BEGIN RAW DATA

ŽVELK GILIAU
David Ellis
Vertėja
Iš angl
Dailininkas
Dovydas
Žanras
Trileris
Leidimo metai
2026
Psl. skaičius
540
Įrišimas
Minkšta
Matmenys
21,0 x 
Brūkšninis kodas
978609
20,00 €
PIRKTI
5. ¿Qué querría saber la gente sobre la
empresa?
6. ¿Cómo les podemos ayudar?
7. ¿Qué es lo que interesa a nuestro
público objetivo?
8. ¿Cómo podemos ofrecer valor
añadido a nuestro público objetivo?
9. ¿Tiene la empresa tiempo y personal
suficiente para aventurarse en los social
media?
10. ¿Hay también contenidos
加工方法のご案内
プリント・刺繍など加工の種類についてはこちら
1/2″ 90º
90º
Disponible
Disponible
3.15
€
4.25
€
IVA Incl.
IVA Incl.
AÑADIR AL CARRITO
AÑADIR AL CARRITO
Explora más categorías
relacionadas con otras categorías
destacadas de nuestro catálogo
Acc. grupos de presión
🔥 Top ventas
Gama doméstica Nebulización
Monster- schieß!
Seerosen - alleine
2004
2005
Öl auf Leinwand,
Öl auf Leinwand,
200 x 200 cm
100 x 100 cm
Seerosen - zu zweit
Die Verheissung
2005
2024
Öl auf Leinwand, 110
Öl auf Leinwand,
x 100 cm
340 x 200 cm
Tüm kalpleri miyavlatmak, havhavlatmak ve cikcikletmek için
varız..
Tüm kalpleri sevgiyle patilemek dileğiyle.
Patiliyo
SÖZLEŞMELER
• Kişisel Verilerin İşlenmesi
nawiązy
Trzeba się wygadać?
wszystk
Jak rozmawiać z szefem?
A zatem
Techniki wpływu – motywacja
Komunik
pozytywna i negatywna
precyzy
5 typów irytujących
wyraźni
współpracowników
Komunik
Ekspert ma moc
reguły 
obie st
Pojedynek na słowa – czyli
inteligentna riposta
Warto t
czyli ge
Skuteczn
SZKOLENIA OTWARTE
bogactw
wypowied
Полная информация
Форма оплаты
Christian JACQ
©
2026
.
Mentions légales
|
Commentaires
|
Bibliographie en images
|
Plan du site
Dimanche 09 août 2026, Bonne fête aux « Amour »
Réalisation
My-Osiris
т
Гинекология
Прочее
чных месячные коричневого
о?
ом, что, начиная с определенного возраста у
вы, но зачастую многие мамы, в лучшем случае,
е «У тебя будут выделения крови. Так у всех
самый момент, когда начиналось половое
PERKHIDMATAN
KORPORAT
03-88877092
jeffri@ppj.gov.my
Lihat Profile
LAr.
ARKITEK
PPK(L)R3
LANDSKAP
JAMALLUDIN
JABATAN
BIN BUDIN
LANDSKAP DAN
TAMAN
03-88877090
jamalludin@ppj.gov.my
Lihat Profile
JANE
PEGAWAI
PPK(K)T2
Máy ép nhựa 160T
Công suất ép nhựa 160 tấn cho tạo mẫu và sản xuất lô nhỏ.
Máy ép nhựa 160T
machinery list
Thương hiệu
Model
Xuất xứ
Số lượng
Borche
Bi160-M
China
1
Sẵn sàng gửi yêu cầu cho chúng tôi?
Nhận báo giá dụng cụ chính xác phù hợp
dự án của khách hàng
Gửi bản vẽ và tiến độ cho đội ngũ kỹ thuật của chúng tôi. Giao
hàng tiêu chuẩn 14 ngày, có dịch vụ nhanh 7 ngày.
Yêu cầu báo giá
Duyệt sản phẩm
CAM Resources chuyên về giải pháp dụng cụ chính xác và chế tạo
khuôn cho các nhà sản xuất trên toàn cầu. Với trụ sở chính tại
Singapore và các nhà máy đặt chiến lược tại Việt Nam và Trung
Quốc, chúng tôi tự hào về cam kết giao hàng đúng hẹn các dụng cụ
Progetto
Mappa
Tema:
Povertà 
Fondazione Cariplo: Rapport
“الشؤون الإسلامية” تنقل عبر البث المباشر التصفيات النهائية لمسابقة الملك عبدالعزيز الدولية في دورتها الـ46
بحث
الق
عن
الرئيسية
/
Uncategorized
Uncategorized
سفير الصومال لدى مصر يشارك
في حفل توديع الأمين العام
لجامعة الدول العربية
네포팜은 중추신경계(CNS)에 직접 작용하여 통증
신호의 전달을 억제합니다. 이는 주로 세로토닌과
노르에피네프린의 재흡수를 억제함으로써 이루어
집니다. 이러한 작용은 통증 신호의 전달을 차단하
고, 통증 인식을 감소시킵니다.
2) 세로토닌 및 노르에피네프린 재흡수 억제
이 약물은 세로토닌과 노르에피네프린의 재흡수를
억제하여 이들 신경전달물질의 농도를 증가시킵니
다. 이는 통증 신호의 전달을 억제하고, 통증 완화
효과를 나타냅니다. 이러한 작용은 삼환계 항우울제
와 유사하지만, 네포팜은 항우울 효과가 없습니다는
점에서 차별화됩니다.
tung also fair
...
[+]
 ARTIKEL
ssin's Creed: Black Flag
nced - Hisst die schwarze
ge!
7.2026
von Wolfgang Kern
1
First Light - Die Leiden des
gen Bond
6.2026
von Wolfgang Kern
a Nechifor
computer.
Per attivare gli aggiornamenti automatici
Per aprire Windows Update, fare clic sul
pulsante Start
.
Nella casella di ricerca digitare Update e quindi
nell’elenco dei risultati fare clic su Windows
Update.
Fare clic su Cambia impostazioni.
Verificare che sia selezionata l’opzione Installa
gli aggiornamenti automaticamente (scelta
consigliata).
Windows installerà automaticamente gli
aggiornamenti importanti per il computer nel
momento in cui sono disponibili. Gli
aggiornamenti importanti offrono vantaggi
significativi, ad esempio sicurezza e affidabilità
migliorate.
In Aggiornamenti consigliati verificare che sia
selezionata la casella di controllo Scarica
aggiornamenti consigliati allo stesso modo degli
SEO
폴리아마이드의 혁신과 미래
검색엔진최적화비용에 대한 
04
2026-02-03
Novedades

END RAW DATA

▶ **YOUR TASK**:
When the word "hàng" occurs in a line above, list that line.

▶ **TASK RESULT**:
dự án của khách hàng
hàng tiêu chuẩn 14 ngày, có dịch vụ nhanh 7 ngày.
Quốc, chúng tôi tự hào về cam kết giao hàng đúng hẹn các dụng cụ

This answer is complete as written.